By Mark Saldana
Rating: 3.5 (Out of 4 Stars)
Dave McCary and Kyle Mooney, two creative minds from TV’s Saturday Night Live, with co-writer Kevin Costello have come up with this heartfelt, endearing and entertaining movie which examines fandom and the creative juices fandom often fuels. In addition to writing, Mooney also stars as the main character of this highly imaginative and slightly bizarre movie that puts a wonderfully positive spin on the story’s extraordinary premise. Because the movie’s story is a bit odd, some audiences may not initially flock to this adorable and unconventional movie. I feel it is destined, though, to become a cult classic once more people come around.
Mooney stars as James Pope, a young man living in a most peculiar and somewhat disturbing situation. As a child, James was kidnapped by Ted (Mark Hamill) and April Mitchum (Jane Adams). Under the Mitchums’ care, James gets raised underground and is misled by his new parents that the outside world isn’t safe for human life. His education and entertainment are provided by a fake television show which is actually produced by Ted and April. James spends most of his life watching the show called Brigsby Bear, a sort of Sid and Marty Krofft-meets-Teddy Ruxpin program which teaches James multiple life lessons as he matures into adulthood. Even as a young adult, James remains a Brigsby Bear superfan. When police finally catch up with the Mitchums and return James to his real parents, the revelation proves to be overwhelming for the disoriented young man.

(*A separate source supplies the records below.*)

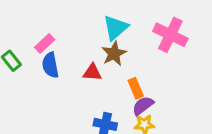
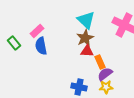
cyan triangle: (115, 28) -> (86, 20), turned -36
red triangle: (92, 72) -> (87, 51), moved

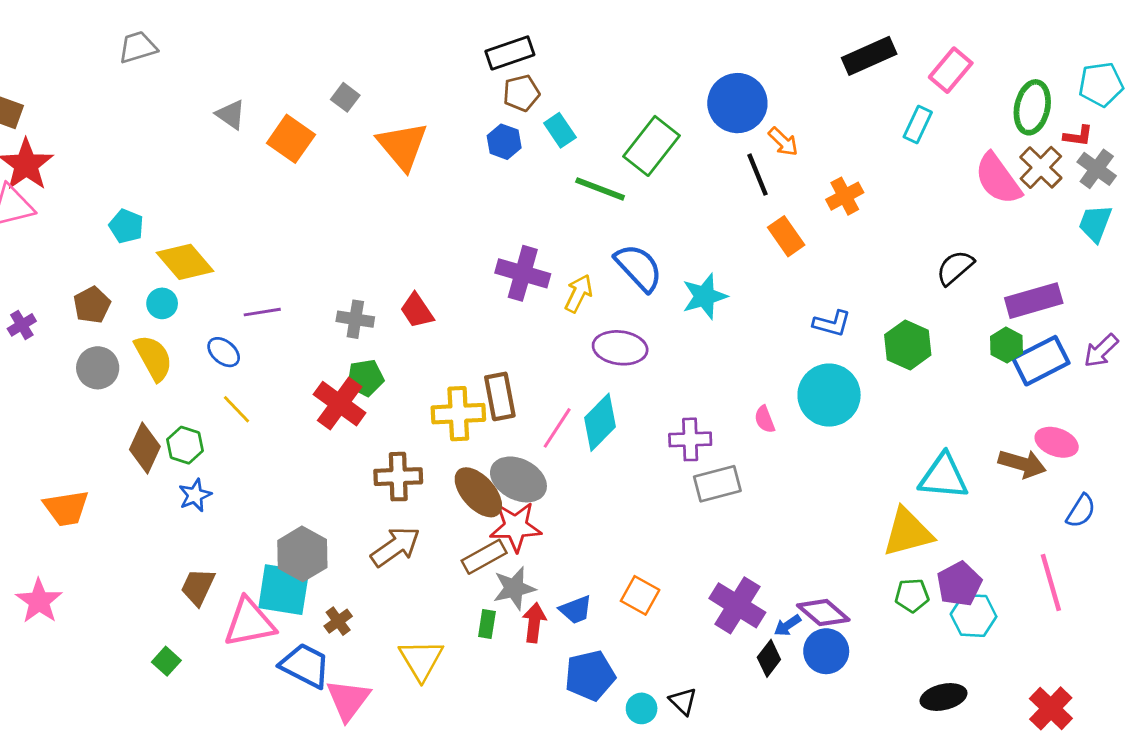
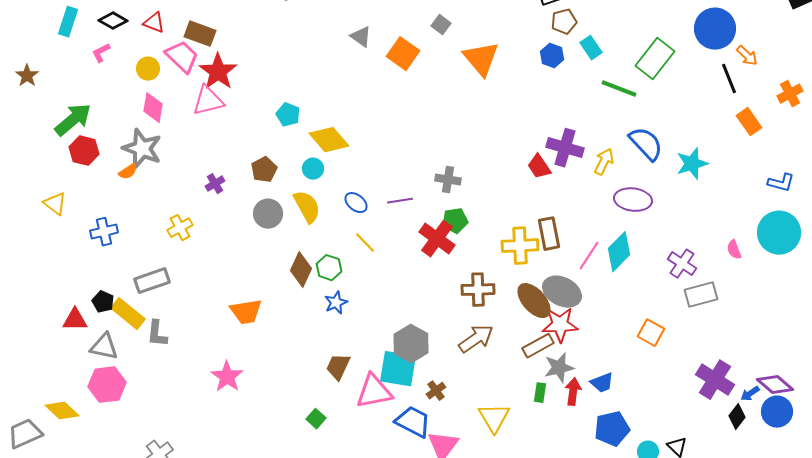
red trapezoid: (417, 311) -> (539, 167), moved
purple line: (262, 312) -> (400, 201), moved
purple cross: (690, 439) -> (682, 264), turned 36
orange square: (640, 595) -> (651, 333), moved

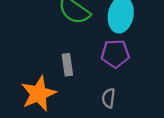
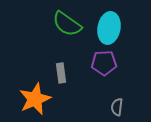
gray semicircle: (109, 98) -> (117, 107), moved

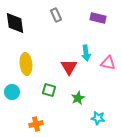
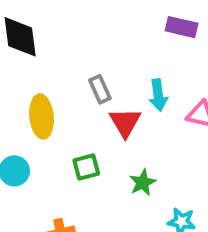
gray rectangle: (56, 15) -> (100, 89), moved
green square: (49, 90) -> (86, 167), turned -32

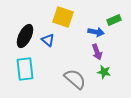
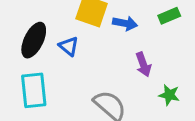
blue arrow: (96, 32) -> (125, 23), moved
green star: (104, 72) -> (169, 95), moved

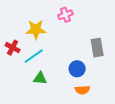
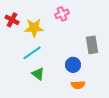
red cross: (13, 48) -> (12, 20), moved
green triangle: (40, 78) -> (38, 74), turned 32

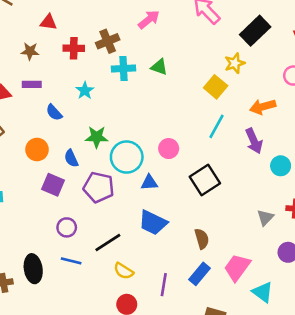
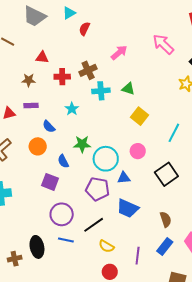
yellow square: (216, 87) -> (139, 116), moved
orange circle: (37, 150) -> (38, 146), moved
purple pentagon: (99, 187) -> (97, 189), moved
purple circle: (67, 227) -> (62, 214), size x1.5

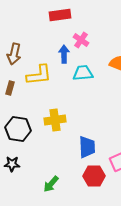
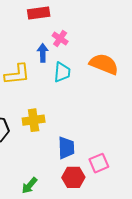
cyan trapezoid: (83, 73) -> (62, 72), turned 100

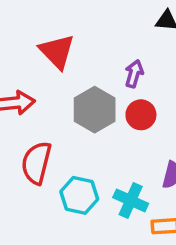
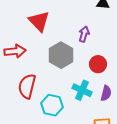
red circle: (141, 115) -> (98, 64), moved
cyan cross: (131, 200) -> (82, 90), moved

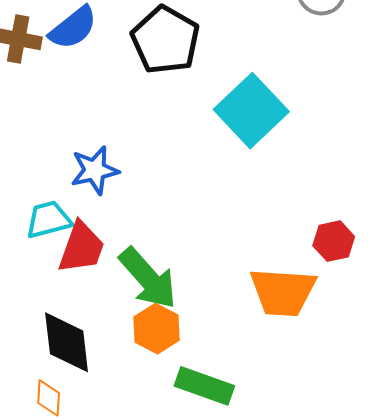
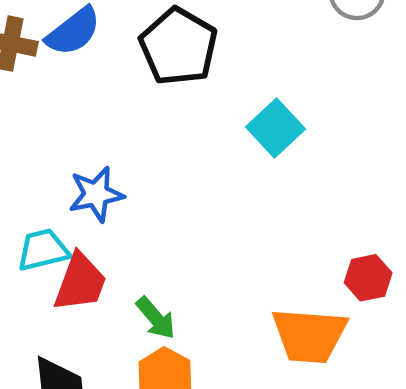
cyan square: (251, 111) -> (276, 128), size x0.7
green arrow: (148, 278) -> (156, 318), size x0.6

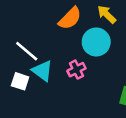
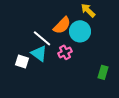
orange semicircle: (70, 18) -> (62, 25), moved
white line: (27, 51) -> (42, 38), moved

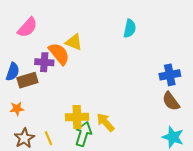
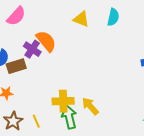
yellow triangle: (74, 42) -> (81, 19), moved
purple cross: (44, 62) -> (32, 49), turned 30
green arrow: (83, 134) -> (69, 117), turned -30

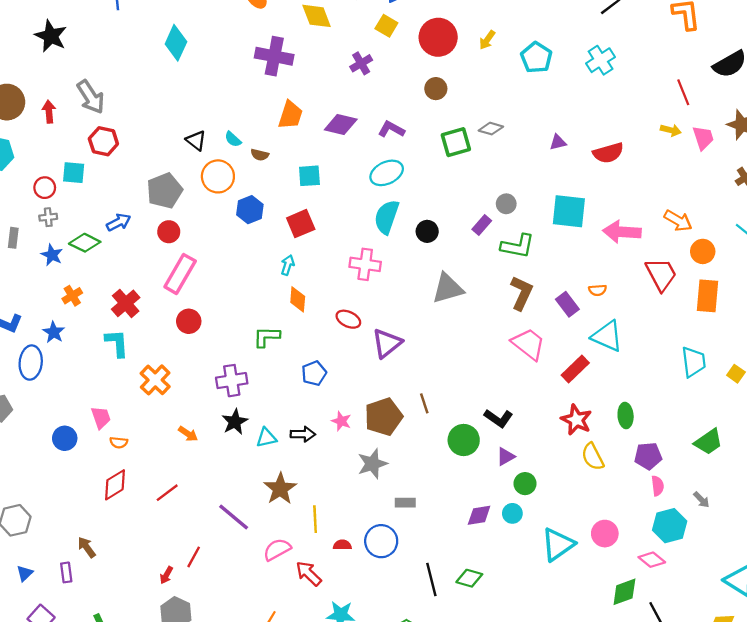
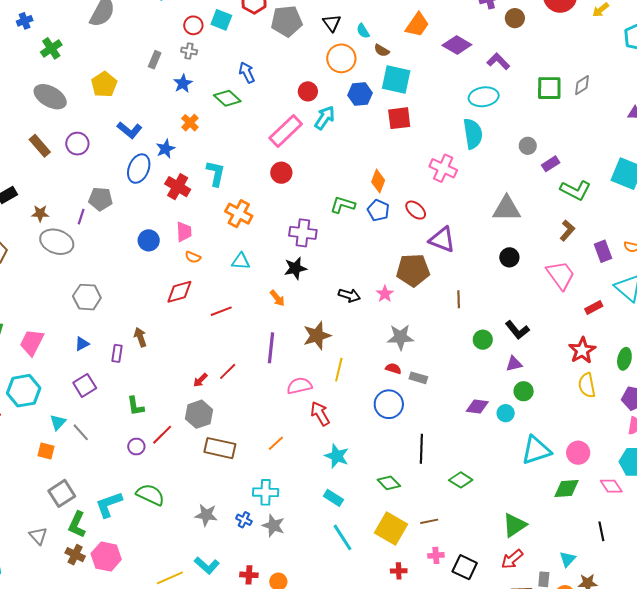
brown circle: (436, 89) -> (515, 18), moved
gray diamond: (491, 129) -> (582, 85), turned -65
cyan square: (309, 176) -> (396, 80), moved, size x1.4
gray pentagon: (165, 191) -> (287, 21), moved
gray circle: (506, 204) -> (528, 146), moved
cyan semicircle: (387, 217) -> (473, 134), turned 136
blue arrow: (119, 222) -> (247, 72), turned -105
black circle: (427, 231) -> (509, 257), moved
red circle: (169, 232) -> (308, 91), moved
green diamond: (85, 243) -> (227, 98), moved
cyan arrow: (288, 265) -> (325, 118), moved, size x1.4
brown L-shape: (521, 293) -> (567, 231), size x0.7
orange cross: (72, 296) -> (190, 123), turned -30
red cross: (126, 303) -> (178, 187), moved, turned -35
purple triangle: (387, 343) -> (442, 240), turned 44
red rectangle: (575, 369) -> (594, 307), size x0.7
blue pentagon: (314, 373) -> (378, 210), moved, turned 30
orange cross: (155, 380) -> (239, 214), turned -32
brown pentagon: (383, 417) -> (413, 270), moved
orange arrow: (188, 434) -> (277, 298), moved
cyan triangle: (266, 438) -> (241, 261), moved
green circle: (464, 440) -> (483, 340), size x0.7
purple line: (234, 517) -> (271, 348), turned 40
red semicircle: (342, 545) -> (393, 369), moved
green diamond: (469, 578) -> (461, 480), moved
green diamond: (624, 592) -> (567, 488), moved

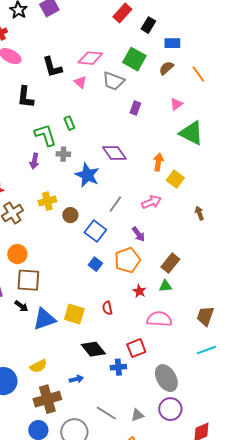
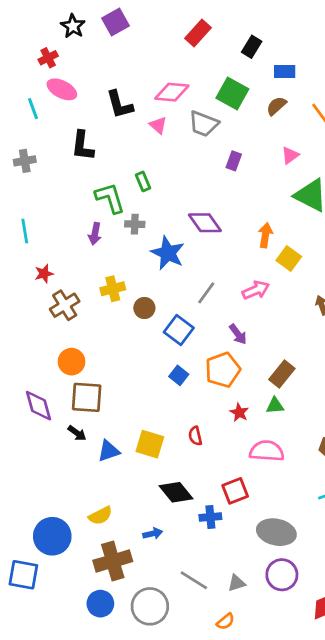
red rectangle: (122, 13) -> (198, 33), moved
blue triangle: (44, 319) -> (109, 451), size x0.7
gray ellipse: (166, 378) -> (276, 532), turned -48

As he gets to know his real family and their friends, James begins describing his favorite television program and gains the interest of others. This inspires James to produce his own version and bring it to the masses in the real world.
Mooney, Costello and McCary have succeeded in making Brigsby Bear an absolute triumph. The movie never makes fun of superfans in any mean spirited ways, nor does it mock the creative endeavors inspired by their fandom. Some of the material can be interpreted as dark and creepy, but Mooney and his team never take the story to any genuinely nasty or truly distasteful territory. The filmmakers’ hearts are definitely in the right places and their sincerity makes everything work so well.
Mooney’s exudes much sincerity and channels his inner child in his portrayal of James Pope. He delivers a highly lovable performance that is both charming and poignant. The incomparable Mark Hamill gets to flex his acting chops and voice-over talents as James’s captor, foster father, and the producer and star of Brigsby Bear. It is wonderful to see the actor in a role that allows him to use so many of his gifts. The movie also has great performances from the supporting cast. Greg Kinnear stars as police Detective Vogel, the officer in charge of James’s abduction case. Matt Walsh and Micaela Watkins portray James’s real parents Greg and Louise Pope. Ryan Simpkins plays James’s sister Aubrey and Jorge Lendeborg, Jr. plays her friend Spencer, a talented amateur filmmaker interested in helping James with his Brigsby Bear project.
With their first feature film, Dave McCary, Kyle Mooney, and Kevin Costello prove themselves as talented writers and filmmakers worthy of more feature projects. I fear that the quirkiness and subversive nature of the film will keep the masses away, though. I must strongly encourage my readers to take a leap of faith and give this lovable movie a chance. My wish is for this movie to achieve enough success that will allow Mooney and company to keep making more strange and imaginative films on their own terms.